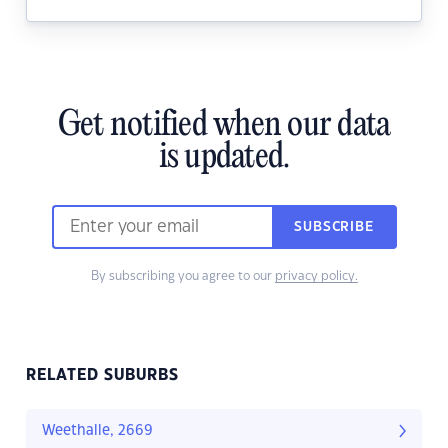
Get notified when our data
is updated.
SUBSCRIBE
By subscribing you agree to our
privacy policy.
RELATED SUBURBS
Weethalle, 2669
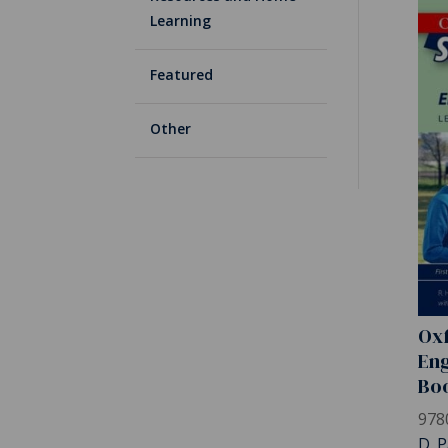
Learning
Featured
Other
Oxf
Eng
Bo
978
D. P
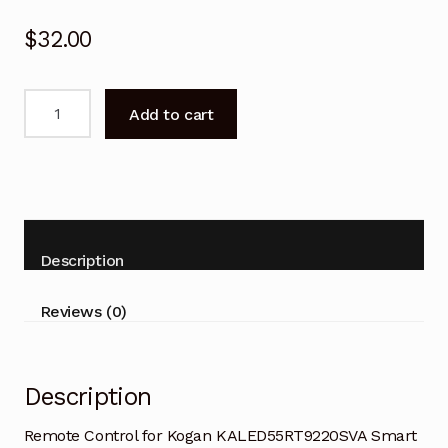
$
32.00
Remote
Add to cart
Control
for
Kogan
KALED55RT9220SVA
Smart
TV
Description
quantity
Reviews (0)
Description
Remote Control for Kogan KALED55RT9220SVA Smart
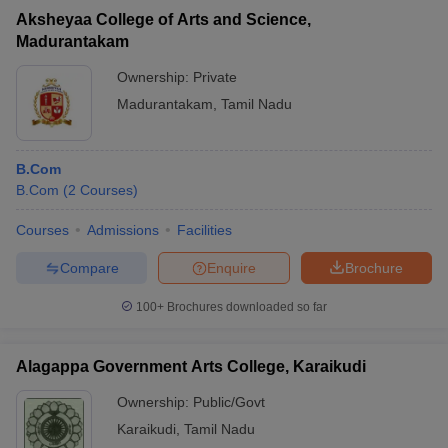
Aksheyaa College of Arts and Science,
Madurantakam
Ownership:
Private
Madurantakam
,
Tamil Nadu
B.Com
B.Com
(
2
Courses
)
Courses
Admissions
Facilities
Compare
Enquire
Brochure
100+
Brochures downloaded so far
Alagappa Government Arts College, Karaikudi
Ownership:
Public/Govt
Karaikudi
,
Tamil Nadu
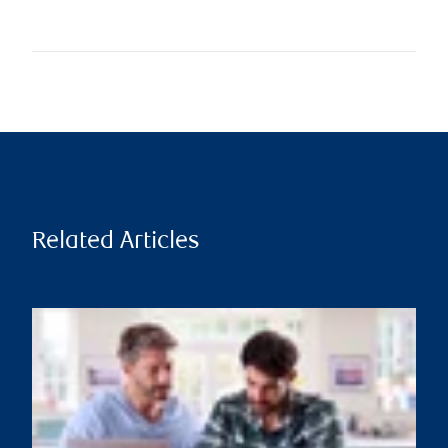
Related Articles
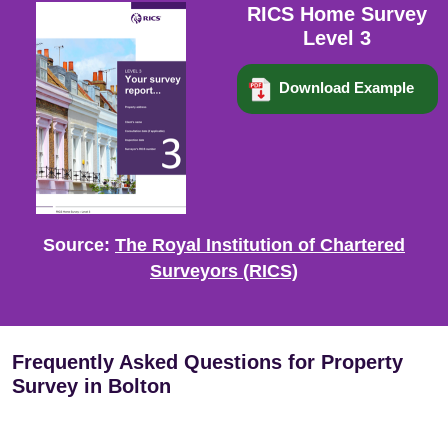
RICS Home Survey
Level 3
Download Example
Source:
The Royal Institution of Chartered
Surveyors (RICS)
Frequently Asked Questions for Property
Survey in Bolton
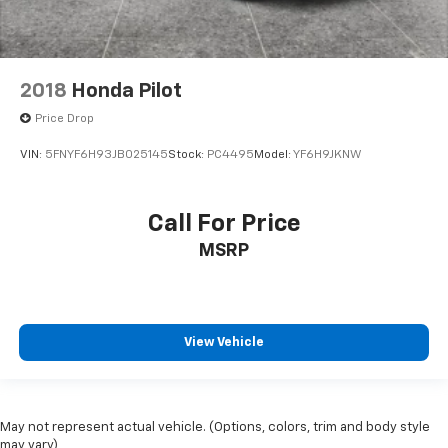
2018
Honda Pilot
Price Drop
VIN:
5FNYF6H93JB025145
Stock:
PC4495
Model:
YF6H9JKNW
Call For Price
MSRP
View Vehicle
May not represent actual vehicle. (Options, colors, trim and body style
may vary)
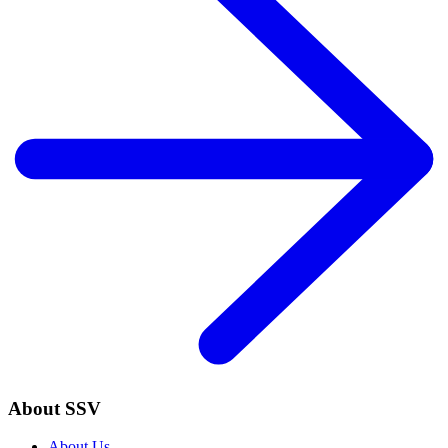
About SSV
About Us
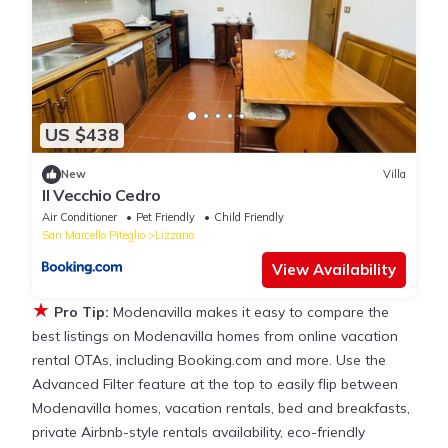
US $438
New
Villa
Il Vecchio Cedro
Air Conditioner
Pet Friendly
Child Friendly
San Marcello Piteglio
Lizzano
View Availability
★
Pro Tip:
Modenavilla makes it easy to compare the
best listings on Modenavilla homes from online vacation
rental OTAs, including Booking.com and more. Use the
Advanced Filter feature at the top to easily flip between
Modenavilla homes, vacation rentals, bed and breakfasts,
private Airbnb-style rentals availability, eco-friendly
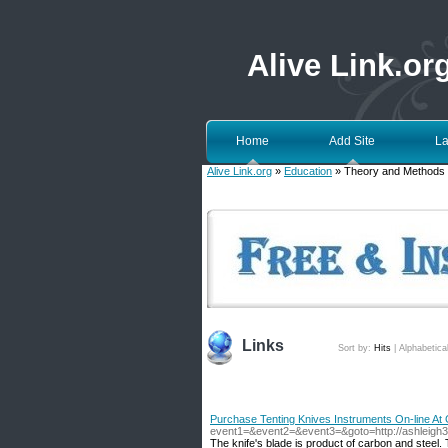
Alive Link.or
Home
Add Site
La
Alive Link.org
»
Education
» Theory and Methods
Links
Sort by:
Hits
|
Alphabetica
Purchase Tenting Knives Instruments On-line At G
event1=&event2=&event3=&goto=http://ashleigh3
The knife's blade is product of carbon and steel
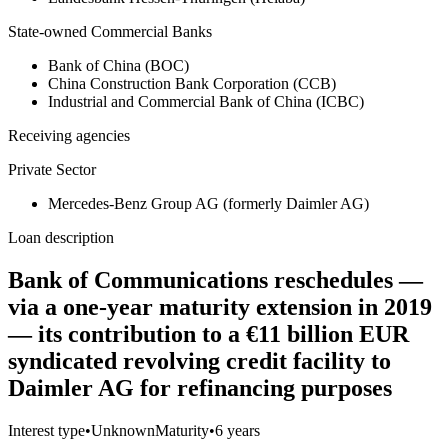
State-owned Commercial Banks
Bank of China (BOC)
China Construction Bank Corporation (CCB)
Industrial and Commercial Bank of China (ICBC)
Receiving agencies
Private Sector
Mercedes-Benz Group AG (formerly Daimler AG)
Loan description
Bank of Communications reschedules —
via a one-year maturity extension in 2019
— its contribution to a €11 billion EUR
syndicated revolving credit facility to
Daimler AG for refinancing purposes
Interest type
•
Unknown
Maturity
•
6 years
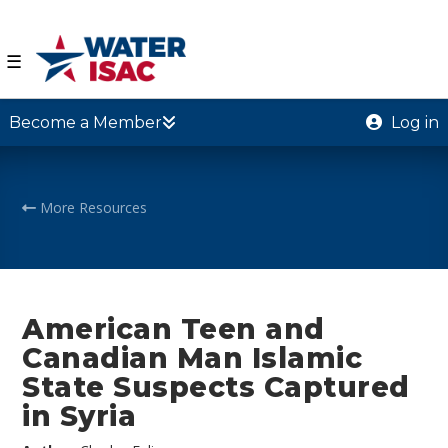
☰
Become a Member
Log in
More Resources
American Teen and
Canadian Man Islamic
State Suspects Captured
in Syria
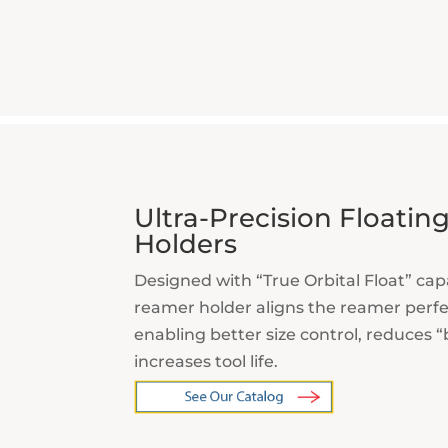
Ultra-Precision Floati
Holders
Designed with “True Orbital Float” capa
reamer
holder aligns the reamer perfec
enabling
better size control, reduces 
increases tool life.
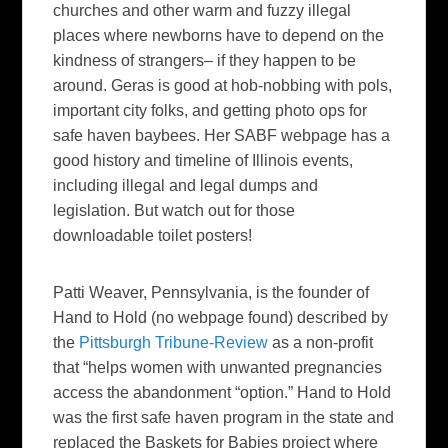
churches and other warm and fuzzy illegal
places where newborns have to depend on the
kindness of strangers– if they happen to be
around. Geras is good at hob-nobbing with pols,
important city folks, and getting photo ops for
safe haven baybees. Her SABF webpage has a
good history and timeline of Illinois events,
including illegal and legal dumps and
legislation. But watch out for those
downloadable toilet posters!
Patti Weaver
, Pennsylvania, is the founder of
Hand to Hold (no webpage found) described by
the
Pittsburgh Tribune-Review
as a non-profit
that “helps women with unwanted pregnancies
access the abandonment “option.” Hand to Hold
was the first safe haven program in the state and
replaced the Baskets for Babies project where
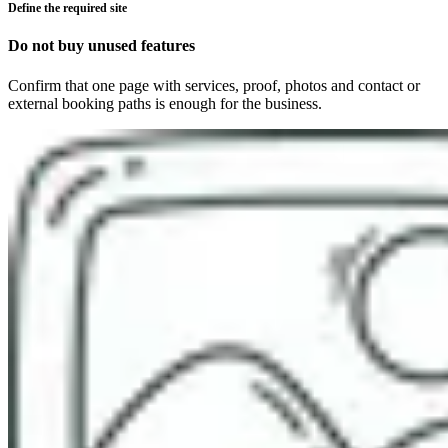
Define the required site
Do not buy unused features
Confirm that one page with services, proof, photos and contact or
external booking paths is enough for the business.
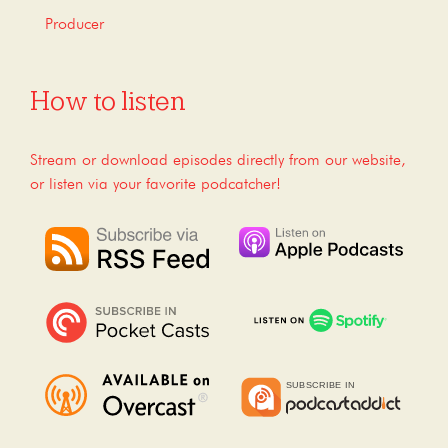
Producer
How to listen
Stream or download episodes directly from our website,
or listen via your favorite podcatcher!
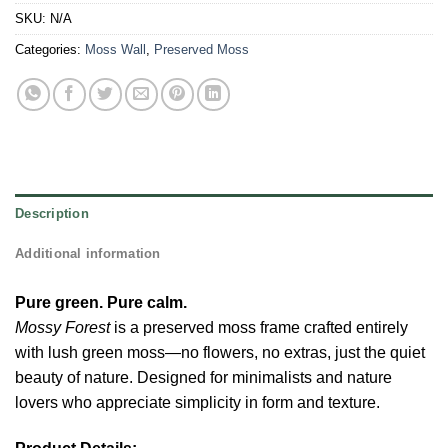
SKU:
N/A
Categories:
Moss Wall
,
Preserved Moss
Description
Additional information
Pure green. Pure calm.
Mossy Forest
is a preserved moss frame crafted entirely
with lush green moss—no flowers, no extras, just the quiet
beauty of nature. Designed for minimalists and nature
lovers who appreciate simplicity in form and texture.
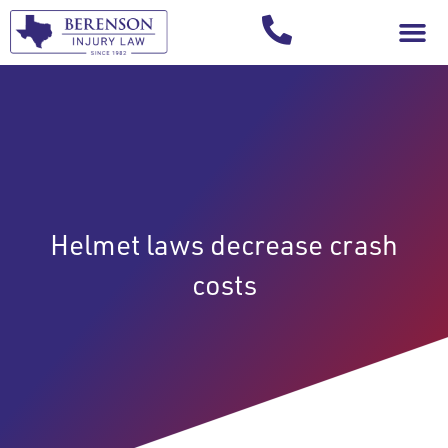
Your Injury T
Helmet laws decrease crash
costs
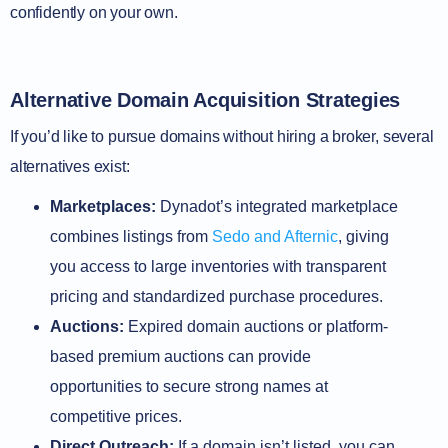
confidently on your own.
Alternative Domain Acquisition Strategies
If you’d like to pursue domains without hiring a broker, several
alternatives exist:
Marketplaces:
Dynadot’s integrated marketplace
combines listings from
Sedo and Afternic
, giving
you access to large inventories with transparent
pricing and standardized purchase procedures.
Auctions:
Expired domain auctions or platform-
based premium auctions can provide
opportunities to secure strong names at
competitive prices.
Direct Outreach:
If a domain isn’t listed, you can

Your instructions: Where does the word "vacation" appear in the material above? Copy every line that holds it.

Answer box:
best listings on Modenavilla homes from online vacation
Modenavilla homes, vacation rentals, bed and breakfasts,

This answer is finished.